The Numbers Are Not Abstractions
The tech industry cut nearly 80,000 positions in the first quarter of 2026 alone. Almost half of those cuts were attributed directly to AI, by the companies doing the cutting. That is not speculation or projection. Those are the companies’ own explanations for why they eliminated the positions.
The roles disappearing fastest are the ones that used to serve as the entry point into a career. Junior developer. Content writer. Technical support. Data analyst. Customer service representative. Bookkeeper. These are not jobs that required no skill. They required exactly the kind of structured, rule-following, pattern-recognition work that large language models are now very good at.
The jobs at the top of the ladder are mostly intact, for now. Senior engineers are fine. Executives are fine. The people who spent a decade building expertise before AI arrived are largely fine. The people who were supposed to spend the next decade building that expertise are the ones getting cut before they can start.
What Getting It Right Used to Look Like
There was a specific version of success that Gen Z was sold. Go to university. Study something technical. Get a coding job or a writing job or an analytical role at a company with good benefits. Learn the industry. Move up. It was a slower path than the startup lottery, but it was supposed to be reliable.
The entry-level jobs that path depended on are contracting. Inside Higher Ed reported this week that roles requiring college degrees are among the highest-exposure categories for AI displacement. The credential that was supposed to be the moat is not a moat against a system that can write, code, and analyze at the same time, at scale, without needing health insurance.

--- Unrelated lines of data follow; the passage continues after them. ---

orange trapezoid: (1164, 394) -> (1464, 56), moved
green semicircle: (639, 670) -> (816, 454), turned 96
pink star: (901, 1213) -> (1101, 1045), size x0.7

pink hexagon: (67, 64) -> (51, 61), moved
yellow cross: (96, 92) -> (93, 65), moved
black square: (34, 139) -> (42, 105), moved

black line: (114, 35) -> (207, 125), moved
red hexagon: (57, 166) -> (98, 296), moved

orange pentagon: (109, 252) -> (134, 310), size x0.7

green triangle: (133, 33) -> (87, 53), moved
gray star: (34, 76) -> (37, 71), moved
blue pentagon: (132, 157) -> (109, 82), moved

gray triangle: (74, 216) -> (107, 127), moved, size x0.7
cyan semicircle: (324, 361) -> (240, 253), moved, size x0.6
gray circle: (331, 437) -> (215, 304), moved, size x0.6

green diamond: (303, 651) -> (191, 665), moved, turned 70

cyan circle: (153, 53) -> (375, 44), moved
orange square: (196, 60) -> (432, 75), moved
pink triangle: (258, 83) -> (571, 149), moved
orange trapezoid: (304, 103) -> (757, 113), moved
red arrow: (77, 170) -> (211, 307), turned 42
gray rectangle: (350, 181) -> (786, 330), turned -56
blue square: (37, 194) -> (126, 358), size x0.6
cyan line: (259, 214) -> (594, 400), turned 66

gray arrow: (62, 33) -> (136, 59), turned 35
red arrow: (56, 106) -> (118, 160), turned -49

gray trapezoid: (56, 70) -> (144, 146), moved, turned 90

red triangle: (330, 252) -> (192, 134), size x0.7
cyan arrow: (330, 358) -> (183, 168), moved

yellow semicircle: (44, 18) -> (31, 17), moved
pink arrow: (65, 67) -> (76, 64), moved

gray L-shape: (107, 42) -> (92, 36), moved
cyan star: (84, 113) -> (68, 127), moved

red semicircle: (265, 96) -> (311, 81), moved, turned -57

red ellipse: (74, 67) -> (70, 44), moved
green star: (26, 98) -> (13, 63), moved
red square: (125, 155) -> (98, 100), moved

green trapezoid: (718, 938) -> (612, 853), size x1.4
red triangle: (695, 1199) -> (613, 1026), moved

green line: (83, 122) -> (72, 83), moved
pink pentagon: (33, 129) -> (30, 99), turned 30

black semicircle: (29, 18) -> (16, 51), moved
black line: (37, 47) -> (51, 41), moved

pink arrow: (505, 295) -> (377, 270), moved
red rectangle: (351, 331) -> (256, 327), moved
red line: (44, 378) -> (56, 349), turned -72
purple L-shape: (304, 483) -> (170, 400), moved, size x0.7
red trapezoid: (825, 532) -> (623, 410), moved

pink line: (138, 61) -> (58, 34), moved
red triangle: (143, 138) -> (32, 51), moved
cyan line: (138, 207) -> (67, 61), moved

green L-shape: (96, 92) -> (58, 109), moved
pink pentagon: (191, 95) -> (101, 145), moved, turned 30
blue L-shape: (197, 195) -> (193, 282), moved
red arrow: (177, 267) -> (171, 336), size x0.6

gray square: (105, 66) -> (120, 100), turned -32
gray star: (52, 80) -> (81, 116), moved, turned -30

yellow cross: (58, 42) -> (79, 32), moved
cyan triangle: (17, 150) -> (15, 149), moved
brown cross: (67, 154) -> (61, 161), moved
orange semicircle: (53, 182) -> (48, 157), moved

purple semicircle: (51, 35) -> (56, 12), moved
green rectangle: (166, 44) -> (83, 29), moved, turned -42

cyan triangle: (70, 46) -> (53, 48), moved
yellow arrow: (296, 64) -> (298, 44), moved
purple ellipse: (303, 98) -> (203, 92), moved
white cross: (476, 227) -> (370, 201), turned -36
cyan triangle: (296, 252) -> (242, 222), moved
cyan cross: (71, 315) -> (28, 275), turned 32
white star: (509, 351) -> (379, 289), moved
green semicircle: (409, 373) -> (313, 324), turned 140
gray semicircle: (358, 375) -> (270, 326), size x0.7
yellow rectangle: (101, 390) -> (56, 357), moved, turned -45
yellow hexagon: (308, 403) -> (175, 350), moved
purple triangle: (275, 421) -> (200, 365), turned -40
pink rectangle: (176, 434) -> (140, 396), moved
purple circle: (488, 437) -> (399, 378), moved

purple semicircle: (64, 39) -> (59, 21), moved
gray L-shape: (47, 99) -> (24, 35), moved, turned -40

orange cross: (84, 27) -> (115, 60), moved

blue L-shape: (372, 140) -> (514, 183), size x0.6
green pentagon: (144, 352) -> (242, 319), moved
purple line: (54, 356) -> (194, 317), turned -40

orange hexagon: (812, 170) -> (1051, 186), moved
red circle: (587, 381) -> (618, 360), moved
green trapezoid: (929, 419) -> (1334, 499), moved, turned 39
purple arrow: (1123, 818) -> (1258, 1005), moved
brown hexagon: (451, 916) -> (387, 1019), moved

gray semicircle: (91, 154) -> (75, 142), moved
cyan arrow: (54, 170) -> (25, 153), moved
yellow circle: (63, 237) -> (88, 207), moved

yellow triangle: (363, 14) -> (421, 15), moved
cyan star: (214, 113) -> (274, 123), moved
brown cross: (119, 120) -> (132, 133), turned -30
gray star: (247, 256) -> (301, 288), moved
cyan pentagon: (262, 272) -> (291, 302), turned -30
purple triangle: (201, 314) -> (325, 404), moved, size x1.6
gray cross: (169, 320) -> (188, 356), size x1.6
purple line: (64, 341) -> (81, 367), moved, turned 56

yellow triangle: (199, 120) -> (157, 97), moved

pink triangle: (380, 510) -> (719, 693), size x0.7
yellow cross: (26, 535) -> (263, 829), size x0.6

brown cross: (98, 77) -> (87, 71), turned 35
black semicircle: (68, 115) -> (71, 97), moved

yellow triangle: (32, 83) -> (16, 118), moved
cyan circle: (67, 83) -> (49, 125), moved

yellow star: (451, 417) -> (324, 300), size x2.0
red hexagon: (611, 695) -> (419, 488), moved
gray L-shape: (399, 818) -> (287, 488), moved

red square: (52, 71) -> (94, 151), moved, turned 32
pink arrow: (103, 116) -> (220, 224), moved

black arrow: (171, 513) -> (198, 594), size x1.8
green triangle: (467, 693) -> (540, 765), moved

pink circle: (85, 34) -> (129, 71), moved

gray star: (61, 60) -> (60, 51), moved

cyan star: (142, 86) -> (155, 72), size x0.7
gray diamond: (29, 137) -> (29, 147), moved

Boston Consulting Group estimates that AI will reshape between 50% and 55% of U.S. jobs over the next three years. That word — reshape — is doing a lot of work in that sentence. It can mean restructured and improved. It can also mean eliminated and replaced. For entry-level workers, the direction it is moving right now is not ambiguous.
The Oracle Pattern Is Becoming Standard
Oracle sent 30,000 termination notices by 6am email while posting $6 billion in quarterly profit. The money was not gone. It was being redirected. Away from human labor. Toward AI infrastructure. That is the corporate math behind the 16,000-a-month number. Companies are not cutting because they are struggling. They are cutting because they are profitable enough to buy systems that replace the humans who generated the profit.
This is not a technology story. It is a distribution story. The gains from automation are going somewhere. The question is whether the workers who were displaced by that automation have any claim on where they go.
The Counterargument Exists and Is Insufficient
Bureau of Labor Statistics projections show software developer employment growing 15% by 2034. IBM says it is tripling entry-level hiring. Some economists argue that new jobs always emerge to replace the ones technology eliminates. They are not wrong historically.
But historically, that transition happened over decades. The agricultural-to-industrial shift took generations. The industrial-to-service shift took a generation. The AI transition is happening over years, in some sectors over months. The speed matters. A 25-year-old who cannot get their first job does not have the luxury of waiting for the labor market to rebalance over the next thirty years.
58% of workers who use AI in their jobs say their position is safe from AI entirely. That confidence is being built during the same period the models themselves are getting significantly more capable. What feels safe today has a track record in this environment of not staying safe for long.
What This Actually Means Going Forward
Gen Z is not the only generation that will feel this. They are the first. The exposure is moving up the skill ladder, not staying at the bottom. The entry-level positions are gone first because they are easiest to automate. The mid-level positions are being restructured now. The senior positions will be next, on a longer timeline, but the direction is not reversing.
The 16,000-a-month number is a current rate, not a peak. The models being deployed this year are more capable than the ones deployed last year. The organizations building them are not slowing down. The question is not whether the number continues. The question is what happens to the people inside it.